Gli Aborigeni cercano il resto diurno non nelle storie individuali, ma nella storia della collettività.

La notte abbiamo la possibilità di contemplare due celi: quello fuori di noi mentre siamo svegli e quello dentro di noi mentre dormiamo.

Se non ci fossero gli orologi non avremmo nozione del tempo, solo del divenire.

Non c’è bevanda più avvelenata di quel punch al Lete che Freud racconta il 9 settembre del 1897 di avere sorbito.

Chi ha sorbito un punch al Lete difficilmente potrà poi parlare di armonia.

Al collega che espone la teoria di Bowlby sull’importanza del caregiver nella formazione dell’Io chiedo di dirmi che differenza c’è tra il caregiver e Dio. Mi risponde sottolineando le buone intenzioni del caregiver e il suo disporsi nel rapporto su un principio di uguaglianza. Cioè non mi dice della differenza tra il caregiver e Dio, ma della differenza tra un caregiver Dio cattivo e uno Dio buono.

L’idea di un nucleo valido originario è presente nello stesso mito dell’Eden almeno nella lettura che ne fa Bacone (Hillary Gatti, Le origini della scienza nel Rinascimento, p. 269). La permanenza nel paradiso viene prima della caduta.

Ogni soggiorno in paradiso è seguito da una caduta che provoca un tale dolore da spingere ad evitare quel soggiorno o a dichiararlo inesistente o esistente nel passato o nel futuro, e tutt’altro da quello che è.

La famiglia può non essere una culla, ma una prigione.

Ad ogni abbandono si riapre un buco nero, si sveglia un mostro che giace negli abissi.

Dopo il giorno torna la notte, inevitabilmente torna la notte e tutto ciò che puoi fare è trarre dalla luce del giorno di ieri la forza di sopravvivere alla notte  e di andare incontro ad altri giorni.

La saggezza degli anziani non consiste essenzialmente nel loro sapere cose che altri non sanno e che può essere utile dire, ma nella libertà di dire cose che altri sanno e non sono in grado di dire. Consiste cioè nel fatto che compete loro la responsabilità di dire il vero.

La forza dei social: dare l’illusione di rendersi visibili agli altri e di rendersi visibili a se stessi illudendosi così di essere nati.

Cannibalismo: quello che nell’attuale pandemia ha spinto singoli e gruppi a scavalcare altri singoli e gruppi nell’accesso al vaccino e a fondare la propria salvezza  sulla morte altrui è una forma light di cannibalismo.
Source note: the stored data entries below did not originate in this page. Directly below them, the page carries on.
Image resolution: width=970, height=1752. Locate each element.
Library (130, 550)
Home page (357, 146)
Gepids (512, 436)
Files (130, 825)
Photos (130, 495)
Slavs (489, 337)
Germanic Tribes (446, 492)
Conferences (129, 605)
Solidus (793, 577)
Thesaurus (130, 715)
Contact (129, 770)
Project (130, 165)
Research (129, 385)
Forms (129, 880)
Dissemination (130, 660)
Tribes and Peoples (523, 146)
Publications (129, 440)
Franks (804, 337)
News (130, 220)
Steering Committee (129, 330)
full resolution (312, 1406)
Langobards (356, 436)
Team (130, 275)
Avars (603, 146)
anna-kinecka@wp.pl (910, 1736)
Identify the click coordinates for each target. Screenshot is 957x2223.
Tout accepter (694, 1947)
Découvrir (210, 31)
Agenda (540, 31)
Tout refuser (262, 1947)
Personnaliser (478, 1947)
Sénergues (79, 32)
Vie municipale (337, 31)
L’epidemia del politicamente corretto: la difesa dei diritti di alcuni comporta la negazione di diritti che dovrebbero essere di tutti.
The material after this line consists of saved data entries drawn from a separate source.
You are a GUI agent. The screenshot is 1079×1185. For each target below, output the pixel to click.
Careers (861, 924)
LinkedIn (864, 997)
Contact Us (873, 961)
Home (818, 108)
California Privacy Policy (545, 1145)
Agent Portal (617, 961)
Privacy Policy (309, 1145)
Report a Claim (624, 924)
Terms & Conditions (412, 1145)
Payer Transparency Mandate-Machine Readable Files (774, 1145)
Nella tendenza della destra non solo italiana ad ampliare la libertà di movimento in tempo di pandemia vi è qualcosa di più  dell’intenzione di privilegiare l’economia sulla salute. Vi è l’intenzione di mantenere costante la presenza di un nemico e il conseguente stato di terrore. La convinzione che il terrore indotto dalla presenza di un nemico sia lo strumento di potere e di governo di pochi è sempre appartenuta ai preti e alla destra. I primi si sono serviti e si servono dell’idea della morte per rendere costante la presenza del terrore. La seconda non ha oggi bisogno di creare il nemico perché è venuto da solo e per di più non è un nemico visibile, ma invisibile, e dunque tale da accrescere il terrore.
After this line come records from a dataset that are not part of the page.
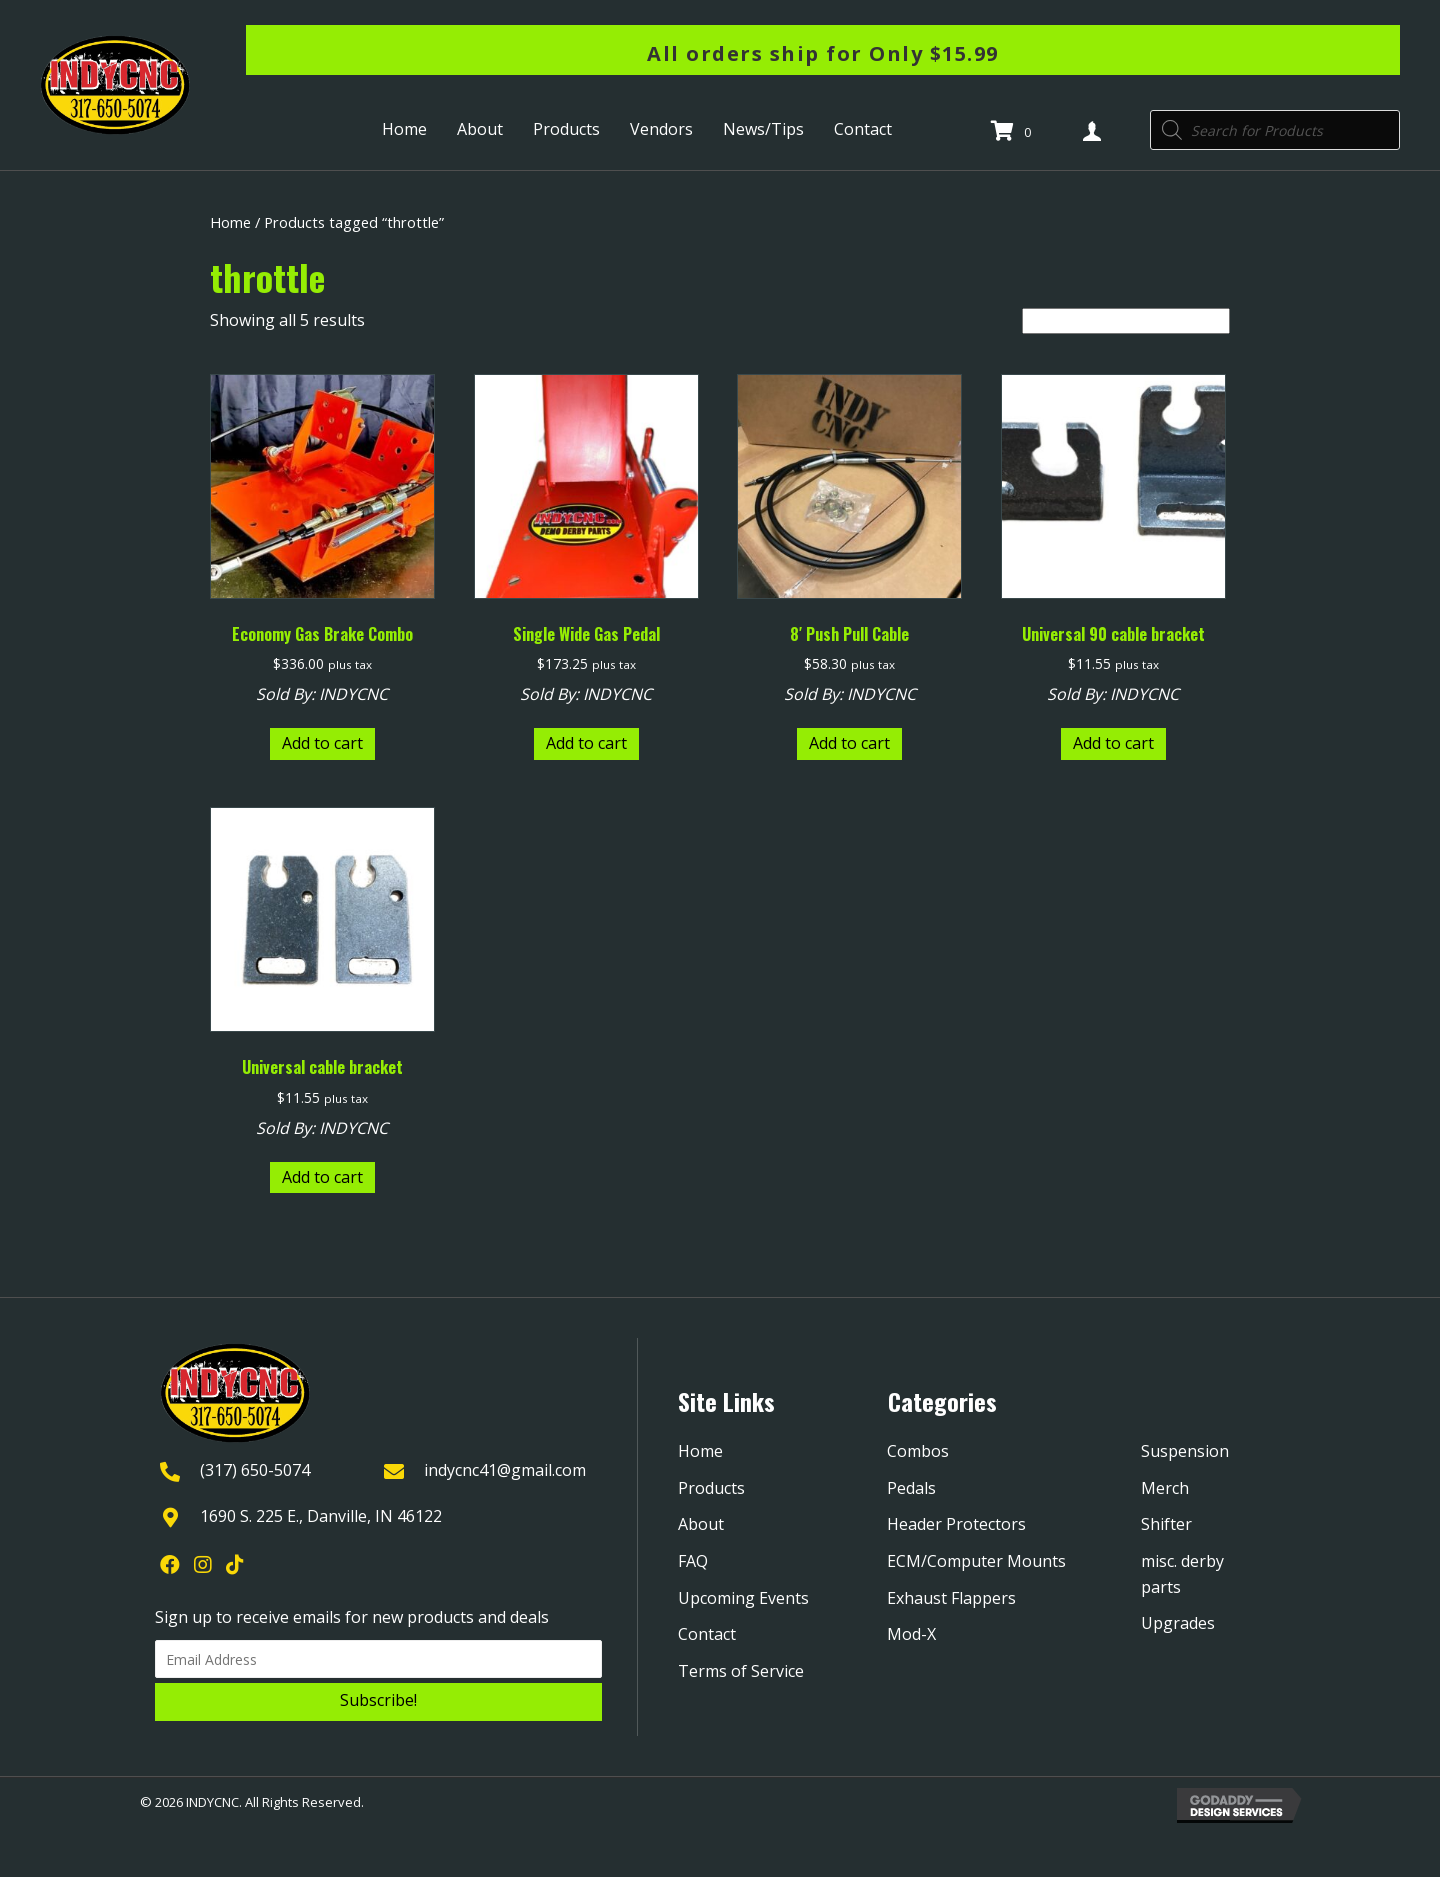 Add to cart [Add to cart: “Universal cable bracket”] (322, 1177)
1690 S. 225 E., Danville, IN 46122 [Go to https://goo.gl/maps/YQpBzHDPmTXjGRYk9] (321, 1516)
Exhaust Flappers (951, 1598)
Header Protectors (956, 1524)
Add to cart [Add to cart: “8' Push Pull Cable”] (849, 743)
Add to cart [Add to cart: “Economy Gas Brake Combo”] (322, 743)
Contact (707, 1634)
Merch (1165, 1488)
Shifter (1166, 1524)
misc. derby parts (1182, 1574)
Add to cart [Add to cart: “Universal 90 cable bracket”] (1113, 743)
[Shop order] (1126, 321)
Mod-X (911, 1634)
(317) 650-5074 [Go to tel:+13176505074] (255, 1470)
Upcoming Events (743, 1598)
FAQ (693, 1561)
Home (230, 222)
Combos (918, 1451)
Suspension (1185, 1451)
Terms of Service (741, 1671)
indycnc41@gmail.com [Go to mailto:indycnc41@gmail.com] (505, 1470)
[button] (378, 1702)
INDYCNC (353, 694)
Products (711, 1488)
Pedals (911, 1488)
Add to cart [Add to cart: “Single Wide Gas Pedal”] (586, 743)
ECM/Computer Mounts (976, 1561)
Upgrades (1178, 1623)
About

 Ascolto in Tv un’intervista al personaggio dichiaratamente omosessuale che ha curato le pubbliche relazioni di Giuseppe Conte. Il problema con alcuni omosessuali non è che siano tali, ma che in quanto tali alcuni di loro si sentano in diritto di dire qualsiasi sciocchezza e di accusare di omofobia che gliela faccia notare.

Ricompare Santoro in uno degli ultimi “di Martedì” di maggio: arrogante, presuntuoso, insopportabile, sciocco: confonde la democrazia con l’anarchia.

La stupidità rende onnipotenti e ben poco si può  contro il  muro della stupidità. Oggi come al tempo di Bruno: Asini asinos fricant.